DIRECTIONS:
Examine each line of the data. Copy those that contain the string "alle".

------ MATERIAL FOR THIS EXERCISE ------

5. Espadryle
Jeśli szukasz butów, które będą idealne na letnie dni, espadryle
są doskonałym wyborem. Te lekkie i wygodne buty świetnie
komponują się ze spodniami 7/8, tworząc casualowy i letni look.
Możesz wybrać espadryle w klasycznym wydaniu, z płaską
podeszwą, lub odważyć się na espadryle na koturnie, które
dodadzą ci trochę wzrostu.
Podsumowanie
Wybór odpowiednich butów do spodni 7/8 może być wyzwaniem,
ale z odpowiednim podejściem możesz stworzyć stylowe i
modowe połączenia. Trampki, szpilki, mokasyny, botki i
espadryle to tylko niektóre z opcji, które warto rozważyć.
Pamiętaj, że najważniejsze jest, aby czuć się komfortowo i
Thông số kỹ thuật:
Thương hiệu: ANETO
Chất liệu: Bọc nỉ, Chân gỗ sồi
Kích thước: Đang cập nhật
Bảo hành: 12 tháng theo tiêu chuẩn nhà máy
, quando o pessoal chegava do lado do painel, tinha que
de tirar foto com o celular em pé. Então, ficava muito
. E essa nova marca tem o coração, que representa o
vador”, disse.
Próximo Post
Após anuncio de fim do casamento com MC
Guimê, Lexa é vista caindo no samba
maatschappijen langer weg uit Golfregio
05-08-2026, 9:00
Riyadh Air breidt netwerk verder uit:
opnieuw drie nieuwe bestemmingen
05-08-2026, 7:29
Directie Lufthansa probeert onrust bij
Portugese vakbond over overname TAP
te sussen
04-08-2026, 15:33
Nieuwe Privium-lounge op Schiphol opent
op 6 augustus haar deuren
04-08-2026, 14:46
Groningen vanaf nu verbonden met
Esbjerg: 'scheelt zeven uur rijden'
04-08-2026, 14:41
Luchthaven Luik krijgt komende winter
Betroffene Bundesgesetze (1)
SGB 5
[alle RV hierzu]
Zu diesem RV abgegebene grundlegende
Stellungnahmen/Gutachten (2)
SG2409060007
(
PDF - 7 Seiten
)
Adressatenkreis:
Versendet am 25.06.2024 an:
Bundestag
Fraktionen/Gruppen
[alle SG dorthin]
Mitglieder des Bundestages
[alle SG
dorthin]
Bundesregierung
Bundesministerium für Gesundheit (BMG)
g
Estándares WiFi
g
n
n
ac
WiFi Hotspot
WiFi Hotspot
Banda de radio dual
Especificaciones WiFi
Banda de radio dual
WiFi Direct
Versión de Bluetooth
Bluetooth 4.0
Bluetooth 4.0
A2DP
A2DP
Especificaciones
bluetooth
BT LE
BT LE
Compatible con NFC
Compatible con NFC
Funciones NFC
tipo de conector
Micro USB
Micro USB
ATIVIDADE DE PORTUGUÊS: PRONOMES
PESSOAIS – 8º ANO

------

SOLUTION TO THIS TASK:
[alle RV hierzu]
[alle SG dorthin]
[alle SG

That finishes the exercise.